05/13/2026
Le problème, c’est qu’aujourd’hui beaucoup de systèmes médiatiques et algorithmiques récompensent :
l’indignation,
la colère,
le conflit,
le “nous contre eux”.
Une vidéo nuancée qui dit : “la situation est complexe et les deux camps ont certains points valides”

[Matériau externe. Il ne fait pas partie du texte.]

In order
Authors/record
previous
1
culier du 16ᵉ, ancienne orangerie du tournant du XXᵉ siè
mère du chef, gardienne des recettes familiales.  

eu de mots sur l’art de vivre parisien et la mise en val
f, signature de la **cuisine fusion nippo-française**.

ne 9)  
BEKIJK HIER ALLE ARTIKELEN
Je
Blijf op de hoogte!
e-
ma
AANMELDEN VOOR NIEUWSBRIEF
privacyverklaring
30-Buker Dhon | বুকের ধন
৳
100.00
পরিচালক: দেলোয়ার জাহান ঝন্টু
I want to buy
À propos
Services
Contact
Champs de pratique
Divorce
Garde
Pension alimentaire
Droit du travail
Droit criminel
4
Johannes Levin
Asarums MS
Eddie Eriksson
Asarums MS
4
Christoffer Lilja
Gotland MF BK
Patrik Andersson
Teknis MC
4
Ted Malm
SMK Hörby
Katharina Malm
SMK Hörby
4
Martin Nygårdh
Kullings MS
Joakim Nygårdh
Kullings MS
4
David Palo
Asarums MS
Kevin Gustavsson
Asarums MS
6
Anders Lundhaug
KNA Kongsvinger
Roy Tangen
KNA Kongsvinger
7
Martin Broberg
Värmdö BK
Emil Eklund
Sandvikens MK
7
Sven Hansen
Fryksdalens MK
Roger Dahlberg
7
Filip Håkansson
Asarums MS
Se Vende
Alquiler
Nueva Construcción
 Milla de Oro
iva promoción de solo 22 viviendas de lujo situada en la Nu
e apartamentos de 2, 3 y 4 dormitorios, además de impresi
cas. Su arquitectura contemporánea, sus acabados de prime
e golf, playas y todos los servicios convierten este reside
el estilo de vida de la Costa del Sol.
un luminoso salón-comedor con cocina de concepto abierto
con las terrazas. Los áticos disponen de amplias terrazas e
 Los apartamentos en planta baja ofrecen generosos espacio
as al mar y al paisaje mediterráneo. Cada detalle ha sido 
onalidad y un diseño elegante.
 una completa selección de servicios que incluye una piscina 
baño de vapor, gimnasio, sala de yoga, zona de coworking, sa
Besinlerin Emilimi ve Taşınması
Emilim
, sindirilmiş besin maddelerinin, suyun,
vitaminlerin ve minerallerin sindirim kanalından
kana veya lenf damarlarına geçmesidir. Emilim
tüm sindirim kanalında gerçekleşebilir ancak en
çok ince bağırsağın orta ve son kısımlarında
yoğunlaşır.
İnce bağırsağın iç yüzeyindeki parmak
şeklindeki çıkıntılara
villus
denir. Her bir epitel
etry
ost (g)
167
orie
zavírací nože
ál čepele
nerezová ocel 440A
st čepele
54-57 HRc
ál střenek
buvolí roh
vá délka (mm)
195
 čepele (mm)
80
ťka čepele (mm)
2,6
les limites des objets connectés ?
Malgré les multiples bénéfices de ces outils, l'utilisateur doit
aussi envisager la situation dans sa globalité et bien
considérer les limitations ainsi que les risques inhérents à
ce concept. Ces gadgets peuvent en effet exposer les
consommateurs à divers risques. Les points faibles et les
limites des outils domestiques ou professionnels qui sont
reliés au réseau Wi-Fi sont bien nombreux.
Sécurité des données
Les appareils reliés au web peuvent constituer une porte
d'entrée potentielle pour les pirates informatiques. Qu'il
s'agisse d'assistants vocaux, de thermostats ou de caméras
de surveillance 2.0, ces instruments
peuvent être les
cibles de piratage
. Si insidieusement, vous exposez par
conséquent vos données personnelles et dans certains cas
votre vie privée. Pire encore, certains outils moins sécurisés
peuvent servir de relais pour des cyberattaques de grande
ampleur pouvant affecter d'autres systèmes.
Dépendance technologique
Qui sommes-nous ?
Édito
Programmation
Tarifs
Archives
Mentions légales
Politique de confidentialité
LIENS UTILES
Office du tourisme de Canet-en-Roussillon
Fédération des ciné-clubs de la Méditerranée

fera rarement autant de clics qu’un : “ils détruisent le pays” ou “votre ennemi ment encore”.
Et ça touche pratiquement tout le spectre politique :
pro-Trump,
anti-Trump,
gauche,
droite,
souverainistes,
fédéralistes,
conservateurs,
progressistes.
Au Quebec aussi, on voit souvent cette logique :
“les boomers vs les jeunes”,
“Montréal vs régions”,
“woke vs anti-woke”,
Éric Duhaime vs Paul St-Pierre Plamondon,
Coalition Avenir Québec vs Parti conservateur du Québec,
etc.
Et souvent, les gens finissent par s’identifier à un camp comme à une équipe sportive. À partir de là :
toute critique devient une attaque personnelle,
toute concession ressemble à une trahison,
et écouter l’autre camp devient émotionnellement difficile.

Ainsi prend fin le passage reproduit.